Rubén Harish también ha redoblado su celo ideológico. Sus principales poemas, los que no están destinados a los niños, describen ampliamente el contraste entre las montañas y la tierra poblada. Es cierto que hay un tipo de demandas del que no se ocupan estos poemas. En lugar de eso, hay en ellos fe en el poder del hombre para regir su destino, aunque no están hechos de eslóganes rimados. Si evitamos acercarnos a ellos con ideas preconcebidas, podremos encontrar tristeza, esperanza y amor por el hombre. Quien se mofa de ellos está poniendo de manifiesto su propia malicia.
El turbio río corre hacia la noche cerrada:
¿podrá el hombre, pequeño y debilitado,
quitarle al sol un puñado de fuego robado
y sonreír con la mano quemada?
¿Tendrá fuerza para construir una presa,
que el curso de los ríos corte con decisión?

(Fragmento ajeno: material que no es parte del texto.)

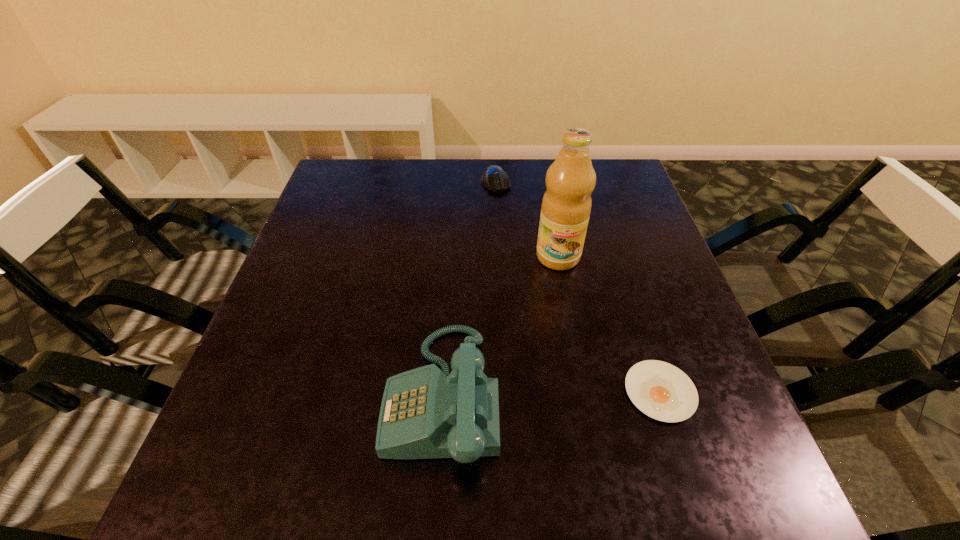 Where is `blank area in the image that satisfies the following two spatial constraints: 1. on the front side of the computer mouse; 2. on the right side of the second farthest object`? This screenshot has height=540, width=960. blank area in the image that satisfies the following two spatial constraints: 1. on the front side of the computer mouse; 2. on the right side of the second farthest object is located at coordinates (499, 256). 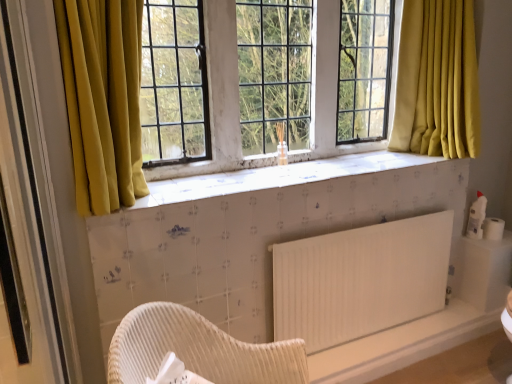 Locate an element on the screen. The height and width of the screenshot is (384, 512). vacant area on top of white textured tile at center (from a real-world perspective) is located at coordinates (283, 170). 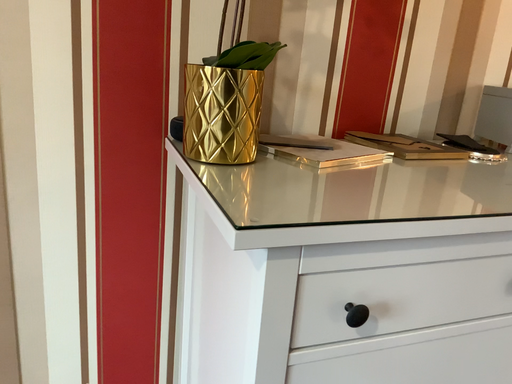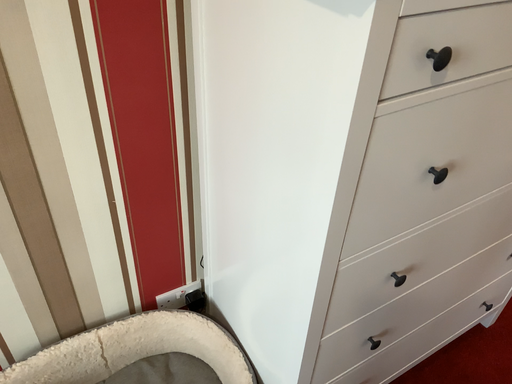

¿Superará el quebranto, la opresión
para pintar su vida de verde turquesa?
Rubén Harish realiza su labor educativa de corazón, con una entrega que conquista a los niños. Al fin y al cabo, incluso su celo al recibir a los turistas —olvidémonos de las malas lenguas— no es más que una demostración de adhesión a unos ideales.
La contención poética en su forma de hablar, su entonación íntima, el delicado pathos sin sombra de artificio, todo eso hace más valioso a Rubén Harish. Es el hombre más extraordinario de cuantos hay entre nosotros, un hombre de letras y un hombre de la tierra, un hombre al que el dolor ha hecho más humano. Es verdad que hay cierta ingenuidad en él, pero no la ingenuidad de los necios, sino una ingenuidad deliberada. Que se compadezcan de él los escépticos, que nosotros nos compadeceremos de ellos. Que se compadezcan de él cuanto quieran los que tiene el alma abrasada. El que se burla de él se condena a sí mismo y pone de manifiesto su propia desolación. Acabará solo y enfangado en sus propias provocaciones. Incluso la muerte, en la que Rubén lleva pensando desde que se despidió hoy de los turistas, incluso la muerte les resultará más amarga a ellos que a él. Ellos caminarán hacia la muerte vacíos y secos, y él logrará dejar huella en el mundo.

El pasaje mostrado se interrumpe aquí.